__What is required__
Your copy of the lines below must match them exactly and contain no images.

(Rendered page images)
►
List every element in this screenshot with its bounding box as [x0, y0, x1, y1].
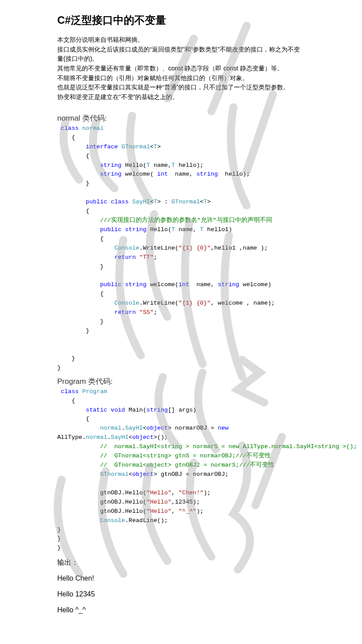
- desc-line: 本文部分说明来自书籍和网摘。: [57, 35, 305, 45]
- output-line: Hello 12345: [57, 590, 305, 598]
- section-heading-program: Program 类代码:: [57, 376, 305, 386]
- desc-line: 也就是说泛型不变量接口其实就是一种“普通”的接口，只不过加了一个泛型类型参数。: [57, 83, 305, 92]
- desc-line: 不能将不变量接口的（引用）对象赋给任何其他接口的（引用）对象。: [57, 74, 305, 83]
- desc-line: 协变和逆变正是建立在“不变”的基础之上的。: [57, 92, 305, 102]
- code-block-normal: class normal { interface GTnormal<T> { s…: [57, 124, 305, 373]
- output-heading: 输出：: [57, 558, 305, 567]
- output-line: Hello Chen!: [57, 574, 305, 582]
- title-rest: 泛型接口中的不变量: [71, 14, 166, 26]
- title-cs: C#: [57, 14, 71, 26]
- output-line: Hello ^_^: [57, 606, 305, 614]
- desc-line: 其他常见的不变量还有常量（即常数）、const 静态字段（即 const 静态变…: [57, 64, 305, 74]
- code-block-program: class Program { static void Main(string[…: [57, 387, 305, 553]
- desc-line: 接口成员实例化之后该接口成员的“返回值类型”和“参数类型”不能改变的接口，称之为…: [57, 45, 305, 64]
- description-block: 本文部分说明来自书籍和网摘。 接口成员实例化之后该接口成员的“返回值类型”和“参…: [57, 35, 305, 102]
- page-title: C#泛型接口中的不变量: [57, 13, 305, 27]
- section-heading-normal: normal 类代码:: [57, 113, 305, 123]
◄
__Written answer__
List every element in this screenshot with its bounding box as [x0, y0, x1, y1].
- desc-line: 本文部分说明来自书籍和网摘。: [57, 35, 305, 45]
- output-line: Hello 12345: [57, 590, 305, 598]
- section-heading-program: Program 类代码:: [57, 376, 305, 386]
- desc-line: 也就是说泛型不变量接口其实就是一种“普通”的接口，只不过加了一个泛型类型参数。: [57, 83, 305, 92]
- desc-line: 不能将不变量接口的（引用）对象赋给任何其他接口的（引用）对象。: [57, 74, 305, 83]
- desc-line: 协变和逆变正是建立在“不变”的基础之上的。: [57, 92, 305, 102]
- code-block-normal: class normal { interface GTnormal<T> { s…: [57, 124, 305, 373]
- output-heading: 输出：: [57, 558, 305, 567]
- output-line: Hello Chen!: [57, 574, 305, 582]
- title-rest: 泛型接口中的不变量: [71, 14, 166, 26]
- title-cs: C#: [57, 14, 71, 26]
- output-line: Hello ^_^: [57, 606, 305, 614]
- desc-line: 其他常见的不变量还有常量（即常数）、const 静态字段（即 const 静态变…: [57, 64, 305, 74]
- code-block-program: class Program { static void Main(string[…: [57, 387, 305, 553]
- desc-line: 接口成员实例化之后该接口成员的“返回值类型”和“参数类型”不能改变的接口，称之为…: [57, 45, 305, 64]
- description-block: 本文部分说明来自书籍和网摘。 接口成员实例化之后该接口成员的“返回值类型”和“参…: [57, 35, 305, 102]
- page-title: C#泛型接口中的不变量: [57, 13, 305, 27]
- section-heading-normal: normal 类代码:: [57, 113, 305, 123]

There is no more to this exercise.